Camarines Sur was ranked 24th overall, Albay 29th, Camarines Norte 55th, Sorsogon 68th, and Masbate 72nd. The island province of Catanduanes was not even mentioned in the Top 100 list.
Among the municipalities, none of the First and Second Class Municipalities in Bicol made it to the Top 100, except for Polangui, Albay which was ranked 46th. Looking back, Daet in Camarines Norte made it as the No. 1 First Class Municipality about five years ago. It never came back, not even in the Top 20 or Top 100 list, after that.
In the 3rd to 6th Class Municipality category, Tigaon and Bato in Camarines Sur were ranked 21st and 32nd, respectively. Nothing more followed.
Bicol, which hit the highest inflation rate in August -- 9% against the national average of 6.4% -- is among the poorest regions in the country. Its upside, however, is that 3 of its 7 component cities made it to this year’s Top 10 ranking.
The LGU competitiveness ranking by the NCC adopted the framework developed by Michael Porter, which is also being used in a number of global surveys on competitiveness.
Porter’s definition of competitiveness focused on the idea of productivity. Productivity is defined as output per unit of input. Effectively, it attempts to measure how many final products can be produced using a limited number of inputs. Productivity also requires that efficient outputs command value in the local up to the global marketplace. Porter defines competitiveness as based on location and is essentially the productivity that companies located there can achieve (Porter,2004). He explains location as a country’s underlying source of its resources and productivity as how the country uses these resources.

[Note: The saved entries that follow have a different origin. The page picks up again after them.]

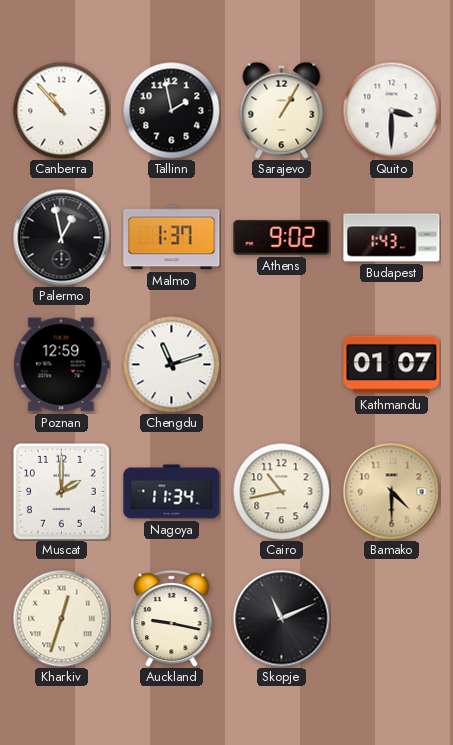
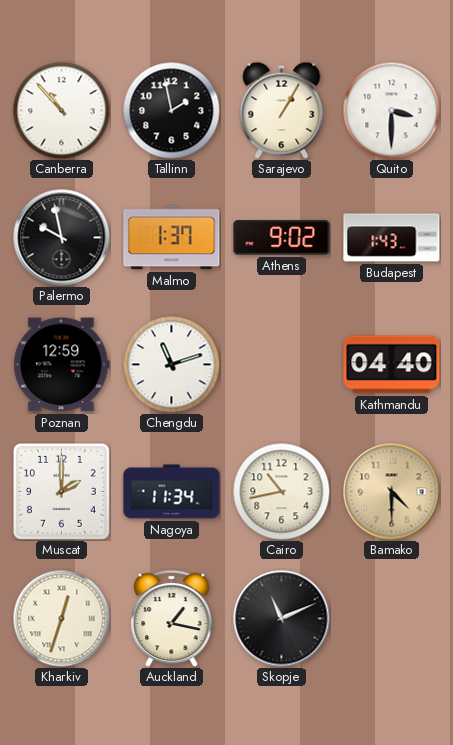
Palermo: 12:58 -> 9:58
Kathmandu: 01:07 -> 04:40
Auckland: 9:17 -> 1:17
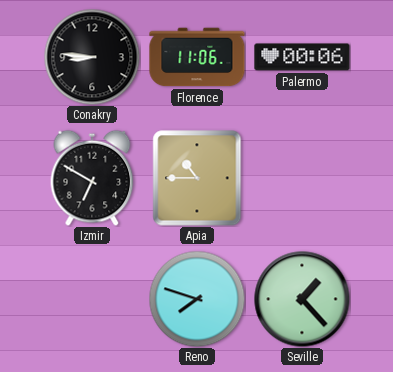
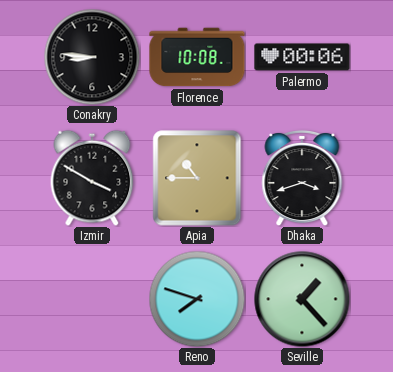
Florence: 11:06 -> 10:08
Izmir: 6:50 -> 3:50
Dhaka: none -> 3:42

Using the same lens, local competitiveness is how a city or municipality knows its resources and how it uses these to improve its standard of living.
Naga vs Legazpi
Meanwhile, the NCC has to explain why Legazpi topped Naga in the latest component city ranking while the latter outranked the former in 3 of the 4 pillars of competitiveness used in the overall ranking.
According to the summary of rankings but where corresponding actual scores were not yet made available on the aforementioned website as of this reporting period, Naga came first in Economic Dynamism where Legazpi was second. Moreover, Naga was 9th in Government Efficiency where Legazpi was 14th, and Naga was ranked 6th in Resiliency where Legazpi was 16th.
It was only in Infrastructure category that Legazpi was ranked No. 1 where Naga was No. 2.
When queried by this reporter, a source from the Regional Competitiveness Committee of the NCC hinted that Legazpi may have outrun Naga in the over-all scoring. Unfortunately, such scores have not yet been made available by the NCC website – they were simply marked “N/A” or “No data available on table” as of the moment – even as the glitter that attended the awarding ceremonies held last month had long settled.